Quando c’è il nebbione nessuno è così matto da uscire con la barca, intanto perché si rischia di non ritrovare l’approdo e di perdersi e non orizzontarsi più, e comunque con la nebbia non si pesca nulla, ma soprattutto nessuno si avventura sul fiume perché dalle acque potrebbe uscire il Ganassone.
Se vai al bar a chiedere del Ganassone tutti si mettono a ridere e ti dicono che è un’invenzione di un povero ubriacone, però quando c’è la nebbia fitta nessuno ci va sul fiume a navigare, ma neanche a passeggiare sulla riva.
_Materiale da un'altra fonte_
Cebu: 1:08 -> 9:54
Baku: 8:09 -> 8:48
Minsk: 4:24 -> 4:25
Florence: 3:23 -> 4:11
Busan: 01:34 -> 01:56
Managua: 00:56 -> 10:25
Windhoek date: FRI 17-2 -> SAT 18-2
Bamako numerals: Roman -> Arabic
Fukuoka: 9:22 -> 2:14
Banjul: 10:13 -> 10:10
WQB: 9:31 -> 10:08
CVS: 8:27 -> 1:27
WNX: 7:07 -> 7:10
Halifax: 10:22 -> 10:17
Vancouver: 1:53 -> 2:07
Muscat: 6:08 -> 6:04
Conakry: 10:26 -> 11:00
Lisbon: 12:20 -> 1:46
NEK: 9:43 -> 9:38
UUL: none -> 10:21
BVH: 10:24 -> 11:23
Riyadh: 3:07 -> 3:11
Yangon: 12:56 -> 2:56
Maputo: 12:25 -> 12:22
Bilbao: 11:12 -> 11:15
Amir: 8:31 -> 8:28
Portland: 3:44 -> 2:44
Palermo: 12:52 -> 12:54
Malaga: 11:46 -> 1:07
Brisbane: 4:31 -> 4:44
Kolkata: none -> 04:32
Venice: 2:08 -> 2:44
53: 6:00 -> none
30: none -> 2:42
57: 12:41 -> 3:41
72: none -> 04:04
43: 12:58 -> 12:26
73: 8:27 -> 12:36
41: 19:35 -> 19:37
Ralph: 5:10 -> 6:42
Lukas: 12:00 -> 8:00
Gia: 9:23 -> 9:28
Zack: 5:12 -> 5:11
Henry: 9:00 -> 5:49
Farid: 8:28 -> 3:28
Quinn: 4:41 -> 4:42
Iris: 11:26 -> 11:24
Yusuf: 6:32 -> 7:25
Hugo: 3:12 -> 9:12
Dentro al bar ridono, ma se incontri qualcuno sull’argine e gli chiedi del Ganassone ti dice di fare silenzio, di lasciar perdere e velocemente si allontana scendendo dall’argine. Se in una giornata di nebbia come questa ne parli con il parroco, lui si sforza di sorridere, ti dice ma va là, ma credi ancora a ‘ste cose? Però appena te ne vai lui si gira e di nascosto si fa il segno della croce.
Di Agostino Girelli, il figlio del casaro, non ne vuole parlare nessuno, aveva sette anni, ora ne avrebbe quasi trenta. Faceva il chierichetto, era quaresima, uscì di corsa dalla canonica, c’era un gran nebbia anche allora, salì sull’argine e poi scese di corsa verso il fiume. Non fu mai più trovato. Il prete di allora, non questo, uno che adesso è nel pensionato dei preti anziani in città, gli corse dietro per riprenderlo, ma non riuscì a raggiungerlo. Era scappato perché non aveva voluto fare la penitenza dopo aver tirato un bestemmione in chiesa, almeno così spiegò il prete. Di Agostino non si trovò più nulla, solo i pantaloni vennero ritrovati, a primavera inoltrata, in mezzo alle rase, vicino alla riva.
Le ricerche continuarono per giorni, in mezzo ad una nebbia fittissima che non voleva andarsene, la madre era disperata e non se ne faceva una ragione. Sergione però lo disse subito, fin dal primo giorno, è inutile cercare, Agostino se l’è preso il Ganassone.
Sergione adesso riposa nel camposanto. Era l’unico ad averlo visto il Ganassone. Nessuno gli aveva mai dato credito, forse perché nessuno lo ricordava completamente sobrio.
Non spiegò mai quando avvenne l’incontro con il Ganassone né come fece a salvarsi. Pare che successe durante la guerra quando Sergione stava con i partigiani e combattevano i tedeschi.
Quando scendeva la nebbia, la nebbia spessa, quella che nasconde tutto, quella che attutisce ogni suono, che non si sente il verso di nessun animale, Sergione entrava nel bar, si toglieva il tabarro, si sedeva e diceva “incò al Ganassò al vien fora! Stiv atent!”. I presenti ridevano sguaiatamente e lo prendevano in giro, era diventato un tormentone comico. Lui beveva un paio di bicchieri di vino e se ne rimaneva zitto senza badare alle provocazioni.
Dopo il fatto di Agostino però nessuno ne rise più e, quando Sergione morì, del Ganassone non se fece più parola.
Eppure credetemi, incò al Ganassò al vien fora! Stiv atent!